Please print the whole listing below exactly as it stands.

------

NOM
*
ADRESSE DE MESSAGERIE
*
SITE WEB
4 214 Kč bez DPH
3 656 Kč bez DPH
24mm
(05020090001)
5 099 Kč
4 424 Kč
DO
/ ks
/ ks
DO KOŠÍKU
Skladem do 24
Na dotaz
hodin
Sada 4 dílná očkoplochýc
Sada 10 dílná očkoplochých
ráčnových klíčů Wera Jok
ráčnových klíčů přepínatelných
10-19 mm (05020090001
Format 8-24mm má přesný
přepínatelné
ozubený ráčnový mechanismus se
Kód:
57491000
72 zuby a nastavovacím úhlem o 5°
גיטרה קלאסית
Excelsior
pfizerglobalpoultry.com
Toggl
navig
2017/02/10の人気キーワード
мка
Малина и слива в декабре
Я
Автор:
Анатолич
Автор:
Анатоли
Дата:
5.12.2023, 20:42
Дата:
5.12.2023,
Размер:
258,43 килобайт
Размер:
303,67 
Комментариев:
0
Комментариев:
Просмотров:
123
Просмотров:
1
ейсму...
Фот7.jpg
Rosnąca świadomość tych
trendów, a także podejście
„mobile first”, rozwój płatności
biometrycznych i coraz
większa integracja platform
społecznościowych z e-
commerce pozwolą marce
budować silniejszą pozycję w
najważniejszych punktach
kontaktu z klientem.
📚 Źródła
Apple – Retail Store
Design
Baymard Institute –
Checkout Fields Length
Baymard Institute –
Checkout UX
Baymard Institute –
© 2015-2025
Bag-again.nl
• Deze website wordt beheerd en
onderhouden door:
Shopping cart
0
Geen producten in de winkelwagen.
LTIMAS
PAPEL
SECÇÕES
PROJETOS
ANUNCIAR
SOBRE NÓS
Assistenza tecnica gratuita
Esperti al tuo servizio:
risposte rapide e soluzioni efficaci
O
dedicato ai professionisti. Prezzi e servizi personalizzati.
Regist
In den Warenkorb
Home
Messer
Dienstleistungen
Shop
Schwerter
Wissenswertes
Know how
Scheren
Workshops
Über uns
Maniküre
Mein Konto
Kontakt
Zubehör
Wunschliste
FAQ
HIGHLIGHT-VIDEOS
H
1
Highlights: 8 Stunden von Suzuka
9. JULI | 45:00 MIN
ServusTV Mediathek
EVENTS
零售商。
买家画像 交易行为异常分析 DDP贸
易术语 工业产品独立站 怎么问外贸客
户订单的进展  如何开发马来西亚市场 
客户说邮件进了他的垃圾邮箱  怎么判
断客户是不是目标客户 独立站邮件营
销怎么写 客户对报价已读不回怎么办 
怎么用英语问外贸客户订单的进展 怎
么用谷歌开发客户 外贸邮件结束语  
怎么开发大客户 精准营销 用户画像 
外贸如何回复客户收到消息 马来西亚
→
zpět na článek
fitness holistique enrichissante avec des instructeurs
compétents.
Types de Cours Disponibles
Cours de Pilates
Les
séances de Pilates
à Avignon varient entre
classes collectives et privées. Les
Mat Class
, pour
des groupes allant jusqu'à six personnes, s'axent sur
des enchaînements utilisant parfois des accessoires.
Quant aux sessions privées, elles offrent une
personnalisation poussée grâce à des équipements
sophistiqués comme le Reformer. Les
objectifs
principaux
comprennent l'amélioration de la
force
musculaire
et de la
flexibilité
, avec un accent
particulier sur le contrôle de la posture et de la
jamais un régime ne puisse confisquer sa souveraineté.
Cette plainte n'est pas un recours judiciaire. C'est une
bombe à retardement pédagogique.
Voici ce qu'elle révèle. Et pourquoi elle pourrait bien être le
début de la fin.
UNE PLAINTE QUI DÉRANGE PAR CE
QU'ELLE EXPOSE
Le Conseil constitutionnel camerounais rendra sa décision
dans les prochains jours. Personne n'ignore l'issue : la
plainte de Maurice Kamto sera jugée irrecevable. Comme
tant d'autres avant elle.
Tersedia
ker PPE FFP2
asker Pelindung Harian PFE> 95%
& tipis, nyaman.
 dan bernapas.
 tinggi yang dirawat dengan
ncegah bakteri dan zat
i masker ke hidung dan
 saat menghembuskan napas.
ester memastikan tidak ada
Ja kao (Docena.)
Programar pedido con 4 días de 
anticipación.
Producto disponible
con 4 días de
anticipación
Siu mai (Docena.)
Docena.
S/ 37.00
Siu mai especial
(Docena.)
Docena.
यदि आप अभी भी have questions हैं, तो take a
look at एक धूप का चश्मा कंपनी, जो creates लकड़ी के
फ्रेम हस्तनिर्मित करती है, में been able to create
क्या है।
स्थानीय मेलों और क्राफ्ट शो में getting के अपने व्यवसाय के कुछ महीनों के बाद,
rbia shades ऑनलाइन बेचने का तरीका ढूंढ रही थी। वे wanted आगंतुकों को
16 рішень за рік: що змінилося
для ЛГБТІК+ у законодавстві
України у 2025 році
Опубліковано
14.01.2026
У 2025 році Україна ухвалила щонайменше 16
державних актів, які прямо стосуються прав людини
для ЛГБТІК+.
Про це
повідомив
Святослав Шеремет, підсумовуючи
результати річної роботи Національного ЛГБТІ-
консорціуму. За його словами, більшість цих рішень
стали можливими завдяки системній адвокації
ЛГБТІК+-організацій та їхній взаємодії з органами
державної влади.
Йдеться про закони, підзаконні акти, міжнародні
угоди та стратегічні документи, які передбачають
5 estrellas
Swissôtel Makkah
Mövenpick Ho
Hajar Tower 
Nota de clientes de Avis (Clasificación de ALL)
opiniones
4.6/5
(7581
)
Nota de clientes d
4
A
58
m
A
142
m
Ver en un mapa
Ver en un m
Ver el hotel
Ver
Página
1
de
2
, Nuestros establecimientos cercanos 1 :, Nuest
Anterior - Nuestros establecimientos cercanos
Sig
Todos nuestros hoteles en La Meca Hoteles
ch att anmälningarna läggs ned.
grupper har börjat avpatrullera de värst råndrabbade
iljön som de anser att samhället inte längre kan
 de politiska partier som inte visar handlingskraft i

------

TASK ANSWER
NOM
*
ADRESSE DE MESSAGERIE
*
SITE WEB
4 214 Kč bez DPH
3 656 Kč bez DPH
24mm
(05020090001)
5 099 Kč
4 424 Kč
DO
/ ks
/ ks
DO KOŠÍKU
Skladem do 24
Na dotaz
hodin
Sada 4 dílná očkoplochýc
Sada 10 dílná očkoplochých
ráčnových klíčů Wera Jok
ráčnových klíčů přepínatelných
10-19 mm (05020090001
Format 8-24mm má přesný
přepínatelné
ozubený ráčnový mechanismus se
Kód:
57491000
72 zuby a nastavovacím úhlem o 5°
גיטרה קלאסית
Excelsior
pfizerglobalpoultry.com
Toggl
navig
2017/02/10の人気キーワード
мка
Малина и слива в декабре
Я
Автор:
Анатолич
Автор:
Анатоли
Дата:
5.12.2023, 20:42
Дата:
5.12.2023,
Размер:
258,43 килобайт
Размер:
303,67 
Комментариев:
0
Комментариев:
Просмотров:
123
Просмотров:
1
ейсму...
Фот7.jpg
Rosnąca świadomość tych
trendów, a także podejście
„mobile first”, rozwój płatności
biometrycznych i coraz
większa integracja platform
społecznościowych z e-
commerce pozwolą marce
budować silniejszą pozycję w
najważniejszych punktach
kontaktu z klientem.
📚 Źródła
Apple – Retail Store
Design
Baymard Institute –
Checkout Fields Length
Baymard Institute –
Checkout UX
Baymard Institute –
© 2015-2025
Bag-again.nl
• Deze website wordt beheerd en
onderhouden door:
Shopping cart
0
Geen producten in de winkelwagen.
LTIMAS
PAPEL
SECÇÕES
PROJETOS
ANUNCIAR
SOBRE NÓS
Assistenza tecnica gratuita
Esperti al tuo servizio:
risposte rapide e soluzioni efficaci
O
dedicato ai professionisti. Prezzi e servizi personalizzati.
Regist
In den Warenkorb
Home
Messer
Dienstleistungen
Shop
Schwerter
Wissenswertes
Know how
Scheren
Workshops
Über uns
Maniküre
Mein Konto
Kontakt
Zubehör
Wunschliste
FAQ
HIGHLIGHT-VIDEOS
H
1
Highlights: 8 Stunden von Suzuka
9. JULI | 45:00 MIN
ServusTV Mediathek
EVENTS
零售商。
买家画像 交易行为异常分析 DDP贸
易术语 工业产品独立站 怎么问外贸客
户订单的进展  如何开发马来西亚市场 
客户说邮件进了他的垃圾邮箱  怎么判
断客户是不是目标客户 独立站邮件营
销怎么写 客户对报价已读不回怎么办 
怎么用英语问外贸客户订单的进展 怎
么用谷歌开发客户 外贸邮件结束语  
怎么开发大客户 精准营销 用户画像 
外贸如何回复客户收到消息 马来西亚
→
zpět na článek
fitness holistique enrichissante avec des instructeurs
compétents.
Types de Cours Disponibles
Cours de Pilates
Les
séances de Pilates
à Avignon varient entre
classes collectives et privées. Les
Mat Class
, pour
des groupes allant jusqu'à six personnes, s'axent sur
des enchaînements utilisant parfois des accessoires.
Quant aux sessions privées, elles offrent une
personnalisation poussée grâce à des équipements
sophistiqués comme le Reformer. Les
objectifs
principaux
comprennent l'amélioration de la
force
musculaire
et de la
flexibilité
, avec un accent
particulier sur le contrôle de la posture et de la
jamais un régime ne puisse confisquer sa souveraineté.
Cette plainte n'est pas un recours judiciaire. C'est une
bombe à retardement pédagogique.
Voici ce qu'elle révèle. Et pourquoi elle pourrait bien être le
début de la fin.
UNE PLAINTE QUI DÉRANGE PAR CE
QU'ELLE EXPOSE
Le Conseil constitutionnel camerounais rendra sa décision
dans les prochains jours. Personne n'ignore l'issue : la
plainte de Maurice Kamto sera jugée irrecevable. Comme
tant d'autres avant elle.
Tersedia
ker PPE FFP2
asker Pelindung Harian PFE> 95%
& tipis, nyaman.
 dan bernapas.
 tinggi yang dirawat dengan
ncegah bakteri dan zat
i masker ke hidung dan
 saat menghembuskan napas.
ester memastikan tidak ada
Ja kao (Docena.)
Programar pedido con 4 días de 
anticipación.
Producto disponible
con 4 días de
anticipación
Siu mai (Docena.)
Docena.
S/ 37.00
Siu mai especial
(Docena.)
Docena.
यदि आप अभी भी have questions हैं, तो take a
look at एक धूप का चश्मा कंपनी, जो creates लकड़ी के
फ्रेम हस्तनिर्मित करती है, में been able to create
क्या है।
स्थानीय मेलों और क्राफ्ट शो में getting के अपने व्यवसाय के कुछ महीनों के बाद,
rbia shades ऑनलाइन बेचने का तरीका ढूंढ रही थी। वे wanted आगंतुकों को
16 рішень за рік: що змінилося
для ЛГБТІК+ у законодавстві
України у 2025 році
Опубліковано
14.01.2026
У 2025 році Україна ухвалила щонайменше 16
державних актів, які прямо стосуються прав людини
для ЛГБТІК+.
Про це
повідомив
Святослав Шеремет, підсумовуючи
результати річної роботи Національного ЛГБТІ-
консорціуму. За його словами, більшість цих рішень
стали можливими завдяки системній адвокації
ЛГБТІК+-організацій та їхній взаємодії з органами
державної влади.
Йдеться про закони, підзаконні акти, міжнародні
угоди та стратегічні документи, які передбачають
5 estrellas
Swissôtel Makkah
Mövenpick Ho
Hajar Tower 
Nota de clientes de Avis (Clasificación de ALL)
opiniones
4.6/5
(7581
)
Nota de clientes d
4
A
58
m
A
142
m
Ver en un mapa
Ver en un m
Ver el hotel
Ver
Página
1
de
2
, Nuestros establecimientos cercanos 1 :, Nuest
Anterior - Nuestros establecimientos cercanos
Sig
Todos nuestros hoteles en La Meca Hoteles
ch att anmälningarna läggs ned.
grupper har börjat avpatrullera de värst råndrabbade
iljön som de anser att samhället inte längre kan
 de politiska partier som inte visar handlingskraft i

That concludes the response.